Charitable Gift Planning in Early America

When did American gift planning begin?

Written records are basic materials for historians.  Unfortunately, no records of charitable giving by Native American populations before European settlement have survived. 

America’s earliest immigrants brought with them a long tradition of providing a bequest to charity: four Mayflower Pilgrims made gifts to their churches through their written wills in the 1600s. Grateful trustees renamed their new college in honor of John Harvard’s bequest in 1638. From 1636-1712, Harvard College received three times as much money from bequests as from lifetime gifts.

Top American leaders gave personal examples of charitable bequests. Benjamin Franklin made generous testamentary gifts through charitable trusts to support young tradesmen in Boston and Philadelphia. George Washington never attended college, but wrote a will in which he made bequests to several colleges and trade schools. James Madison made a bequest to the Princeton University Library which was the largest to that library until after the Civil War.   

In settings very different from their many countries of origin, donors in the thirteen British-run colonies in America found innovative ways to make gifts using charitable trusts, financial contracts, real estate, crops, livestock, books, artworks, and other tangible property.

American ingenuity in charitable gift planning was already a long tradition when John Trumbull gave his best paintings of the American Revolution to Yale in exchange for a life annuity in 1831. His annuity payments were financed by selling tickets for admission to the Trumbull Gallery. 

Philanthropy was baked into the nation’s character from the start.  Freedom to worship as they chose, including freedom from persecution by an official state church, attracted many immigrants to America.
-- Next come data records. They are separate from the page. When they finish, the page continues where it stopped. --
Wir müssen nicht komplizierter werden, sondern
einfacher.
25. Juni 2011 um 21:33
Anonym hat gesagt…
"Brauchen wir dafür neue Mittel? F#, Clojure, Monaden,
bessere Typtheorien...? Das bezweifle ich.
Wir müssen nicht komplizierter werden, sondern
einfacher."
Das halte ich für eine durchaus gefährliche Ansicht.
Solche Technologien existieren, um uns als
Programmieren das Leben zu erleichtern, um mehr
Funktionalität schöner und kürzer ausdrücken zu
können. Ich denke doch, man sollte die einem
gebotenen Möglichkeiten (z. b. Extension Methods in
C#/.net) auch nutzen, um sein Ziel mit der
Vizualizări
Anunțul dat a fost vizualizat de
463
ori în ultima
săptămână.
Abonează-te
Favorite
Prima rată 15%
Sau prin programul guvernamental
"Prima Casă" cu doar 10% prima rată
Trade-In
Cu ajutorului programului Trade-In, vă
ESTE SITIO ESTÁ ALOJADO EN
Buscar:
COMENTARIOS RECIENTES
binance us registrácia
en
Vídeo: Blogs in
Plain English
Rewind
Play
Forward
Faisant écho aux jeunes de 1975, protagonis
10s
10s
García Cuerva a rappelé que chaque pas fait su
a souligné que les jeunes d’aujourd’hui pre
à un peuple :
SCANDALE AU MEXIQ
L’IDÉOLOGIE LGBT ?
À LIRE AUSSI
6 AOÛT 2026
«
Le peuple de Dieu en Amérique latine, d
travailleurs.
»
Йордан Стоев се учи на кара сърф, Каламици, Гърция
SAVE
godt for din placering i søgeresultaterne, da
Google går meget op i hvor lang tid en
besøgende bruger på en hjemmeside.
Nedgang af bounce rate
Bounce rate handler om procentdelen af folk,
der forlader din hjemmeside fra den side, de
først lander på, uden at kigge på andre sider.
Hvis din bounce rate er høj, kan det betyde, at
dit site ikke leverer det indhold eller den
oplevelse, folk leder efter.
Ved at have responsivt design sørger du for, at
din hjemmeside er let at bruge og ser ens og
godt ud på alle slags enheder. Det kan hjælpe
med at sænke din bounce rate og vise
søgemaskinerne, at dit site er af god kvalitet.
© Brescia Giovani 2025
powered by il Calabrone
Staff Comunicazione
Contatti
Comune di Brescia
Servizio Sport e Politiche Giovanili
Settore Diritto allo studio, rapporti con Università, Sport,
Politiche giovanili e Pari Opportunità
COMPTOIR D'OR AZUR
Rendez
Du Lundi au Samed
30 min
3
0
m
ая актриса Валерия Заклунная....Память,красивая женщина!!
Drafters of the Constitution assumed that people would form private churches and synagogues, schools and colleges, craft guilds, libraries, and other voluntary associations independent from the federal government.

In 1788, the Constitution of the United States became the legal foundation for charitable gift planning through three co-equal branches of government: laws affecting charitable giving are enacted by Congress; tax regulations and rulings are issued by the Treasury Department and its Internal Revenue Service (IRS); and judicial review is provided by a federal court system, including the Supreme Court.


Charitable Gift Planning in the 20th Century

For 300 years after the colonies at Jamestown and Plymouth began, charitable gift planning was not driven by tax considerations. Our modern federal income tax system was enacted in 1913; the estate tax in 1916; and a tax deduction for gifts to qualified charities was introduced in 1917.

A wave of life income gifts in America began in 1919, when the American Bible Society ran a gift annuity campaign based on mass advertising in national religious publications, issuing 4,615 annuity contracts in 11 years.  Hundreds of churches, colleges, and social welfare organizations started gift annuity programs in the 1920s.

Beginning in 1921, Alfred Williams Anthony championed collaboration among nonprofit organizations and professional advisors to support gift planning programs. His Committee on Financial and Fiduciary Matters organized a gift planning conference for financial institutions in March of 1927 which called for emergency action to reduce the risks taken by nonprofit organizations in their gift annuity programs.  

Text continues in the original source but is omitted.